Task statement
Retype the records exactly, with nothing added or dropped.

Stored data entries
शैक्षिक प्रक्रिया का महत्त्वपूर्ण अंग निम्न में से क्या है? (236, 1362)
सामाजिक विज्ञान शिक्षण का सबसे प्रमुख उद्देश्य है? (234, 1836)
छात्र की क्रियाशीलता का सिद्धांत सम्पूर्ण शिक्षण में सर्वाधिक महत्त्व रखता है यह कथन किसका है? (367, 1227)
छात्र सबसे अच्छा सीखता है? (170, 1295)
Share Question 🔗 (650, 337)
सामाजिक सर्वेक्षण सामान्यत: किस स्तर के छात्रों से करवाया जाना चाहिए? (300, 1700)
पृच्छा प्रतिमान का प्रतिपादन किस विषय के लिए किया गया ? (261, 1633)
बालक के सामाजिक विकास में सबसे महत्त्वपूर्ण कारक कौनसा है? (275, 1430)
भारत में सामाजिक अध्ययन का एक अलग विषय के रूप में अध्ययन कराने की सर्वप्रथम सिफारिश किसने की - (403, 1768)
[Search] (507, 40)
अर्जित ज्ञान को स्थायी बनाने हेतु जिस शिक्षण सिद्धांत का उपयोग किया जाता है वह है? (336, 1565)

Solution to this task
शैक्षिक प्रक्रिया का महत्त्वपूर्ण अंग निम्न में से क्या है? (236, 1362)
सामाजिक विज्ञान शिक्षण का सबसे प्रमुख उद्देश्य है? (234, 1836)
छात्र की क्रियाशीलता का सिद्धांत सम्पूर्ण शिक्षण में सर्वाधिक महत्त्व रखता है यह कथन किसका है? (367, 1227)
छात्र सबसे अच्छा सीखता है? (170, 1295)
Share Question 🔗 (650, 337)
सामाजिक सर्वेक्षण सामान्यत: किस स्तर के छात्रों से करवाया जाना चाहिए? (300, 1700)
पृच्छा प्रतिमान का प्रतिपादन किस विषय के लिए किया गया ? (261, 1633)
बालक के सामाजिक विकास में सबसे महत्त्वपूर्ण कारक कौनसा है? (275, 1430)
भारत में सामाजिक अध्ययन का एक अलग विषय के रूप में अध्ययन कराने की सर्वप्रथम सिफारिश किसने की - (403, 1768)
[Search] (507, 40)
अर्जित ज्ञान को स्थायी बनाने हेतु जिस शिक्षण सिद्धांत का उपयोग किया जाता है वह है? (336, 1565)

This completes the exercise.